Imagine an AWS Data Pipeline setup that contains only the following:
myEmrActivity1
and myEmrActivity2
that takes command-runner.jar, spark-submit and a few other arguments like Python version to use. The arguments are different for each activity.so, for example, MyEmrActivity1
runs a spark job that calculates the total number of absences for a given year, so an example parameter for the EmrActivity for that job might be:
myEmrActivity1: command-runner.jar,spark-submit,--master,yarn-cluster,--deploy-mode,cluster,PYTHON=python36,s3://amznhadoopactivity/school-attendance-python36/calculate_attendance_for_year.py,2017
where 2017 indicates the year supplied to the Python script.
However, the structure of HadoopActivity
is a bit different than it is for EmrActivity
. HadoopActivity
takes a Jar URI that I've filled out with s3://dynamodb-emr-<region>/emr-ddb-storage-handler/2.1.0/emr-ddb-2.1.0.jar
, with my region inserted - let's call that myHadoopActivity1
. However, I don't understand how exactly to link a step to an activity like I did with the Parameters - how would I recreate the behavior I set up with the EmrActivity in Data Pipeline with a HadoopActivity object instead?

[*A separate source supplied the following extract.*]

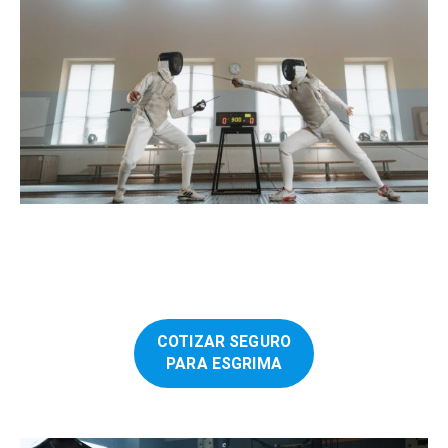
COTIZAR SEGURO
PARA ESGRIMA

Should I be using a different .jar file?
It turns out this was pretty easy to accomplish, albeit not obvious. First things first - I should have been using a different .jar URI: /var/lib/aws/emr/step-runner/hadoop-jars/command-runner.jar. After changing that, the next steps were pretty straightforward. If you were running:
command-runner.jar,spark-submit,--master,yarn-cluster
as an EMR activity, just add a HadoopActivity, put in the .jar mentioned above, then add additional arguments to replicate the behavior of the "steps" of an EmrActivity:
Argument: command-runner.jar
Argument: spark-submit
Argument: --master
Argument: yarn-cluster
so on and so forth. So, not that difficult, but it's not also not obvious. Hope this helps someone in the future.